CITY HALL – To put more police officers on the streets, 21st Ward Alderman John Collins-Muhammad says he wants to reorganize the entire city police department.
A bill sponsored by Muhammad to change the number of police districts to nine from six has been making its way through the Board of Aldermen.
On Friday, he said he would change that bill to require the phasing out and otherwise reduction in numbers of officers with big titles who stay behind desks and don’t get out on the street. During that day’s Board of Aldermen meeting, he asked that the bill be sent back to the board’s Public Safety Committee so he can put forth a substitute. He’ll do it at a public safety committee meeting at 11 a.m. in the Kennedy Room of City Hall.
The revision would change the number of districts to seven from the current six, with four of them basically north of Chouteau Avenue. The department would combine with the police department at St. Louis-Lambert International Airport, and the proposed ordinance would specify how many officers would be in every part of the department.
Muhammad said the revised bill was the result of discussions with police officers, the community, his colleagues and others.
“We cannot only expand districts if we have the same organization setup in place. We have to change the entire department to meet the needs of our city,” Muhammad said. “We have to put more officers on the street. We cannot continue to promote white shirts and have people behind desks.”
Twenty-Third Ward Alderman Joseph Vaccaro praised the bill.
“We believe the department is top heavy, that at least when there was state control, there was one major,” Vaccaro said. “Now we have five. That’s over a half million dollars in salaries plus staff, so there’s going to be changes in staffing.”
Spokemen for the police and the mayor’s office declined to comment on the proposal.
“The Department does not speak on matters concerning proposed legislation,” said Sgt.

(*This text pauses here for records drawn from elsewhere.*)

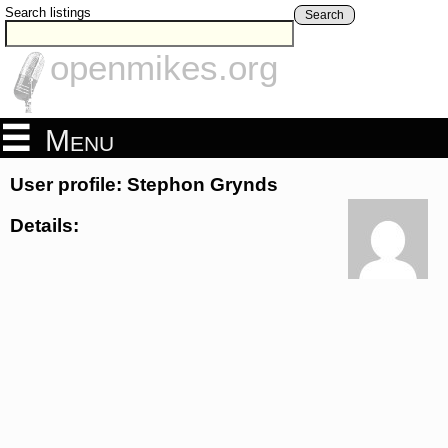
Search listings
Search
openmikes.org
Menu
User profile: Stephon Grynds
Details:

Keith Barrett at the police department.
“I don’t believe those changes have been introduced in committee yet, so therefore it would be highly speculative for us to comment,” said Jacob Long, director of communications for Mayor Lyda Krewson. “As you know, the legislative process is often unpredictable, and what’s talked about publicly often doesn’t end up being in a bill.”
The bill calls for total staffing of 2,018, with, 1,417 police officers, 55 police trainees, 427 civilian officers, 56 marshals and park rangers and 63 cadets and part timers. It also sets a maximum number of officers with titles such as captain and lieutenant.
Capping the number of people in certain positions prevents excessive promotions, Muhammad said.
The chief of the airport’s police department would hold the rank of lieutenant colonel and would command a new bureau of transit policing. No officer who now works in the airport department would be forced to work elsewhere.
The combination of the city and airport departments makes sense, Muhammad said.
Within 180 days, the number of city police divisions would change from six to seven. The difference in staffing of police officers in each division would be no more than five. The only difference would be the Fourth District downtown, which would have additional bicycle police.
The new combined department would be known as the Consolidated Police Division, and more commonly by its current name, “St. Louis Metropolitan Police Department.”